Hier en fin d’après-midi nous sommes montés sur la Griesalp pour dormir à l’hôtel “historique” Waldrand-Pochternalp. Nous avons laissé la voiture à Reichenbach im Kandertal et avons pris le fameux car postal qui monte jusqu’à Griesalp. Mais nous sommes descendu à l’arrêt “Alpenruhe” et avons rejoint l’hôtel Waldrand en longeant le Tschingelsee et en montant les gorges. Nous avons profité de la montée pour voir passer le car sur les pentes maximum (jusqu’à 28% à certains endroits !)
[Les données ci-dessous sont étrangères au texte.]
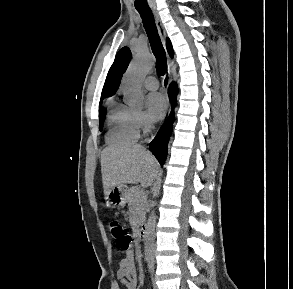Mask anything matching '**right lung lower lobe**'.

Après une bonne nuit et bon petit déjeuner nous nous mettons en route pour une longue journée de marche. Nous voulons rejoindre Mürren en suivant partiellement le tracé de l’étape 12 de la Via Alpina.
Il y a deux chemins qui conduisent au Sefinafurgga, le col qui permet de passer du Kiental au Lauterbrunnental. Le plus direct (celui emprunté la la Via Alpina) va de Griesalp au col par le Dürreberg et le second, plus long, passe par Gamchi. Nous avons opté pour le second itinéraire.
Après une heure à peine, on emprunte une étroite piste taillée dans la roche glissante et caillouteuse, au-dessus du torrent qui coule en contrebas, à travers les gorges impressionnantes de la Gamchischlucht. Mais bientôt ce resserrement s’ouvre à nouveau, et on fait soudain face à la large vallée encaissée de la Gamchialp, dominée part les parois abruptes de la Wildi Frau et du Morgenhorn recouvert partiellement de glaciers. Le sentier taillé dans la roche au-dessus du Gamchi est unique en son genre, surtout après des précipitations importantes ou à la fonte des neiges, car il passe derrière un large rideau d’eau. Des parapluies sont à disposition pour ceux qui ne veulent pas se mouiller ! …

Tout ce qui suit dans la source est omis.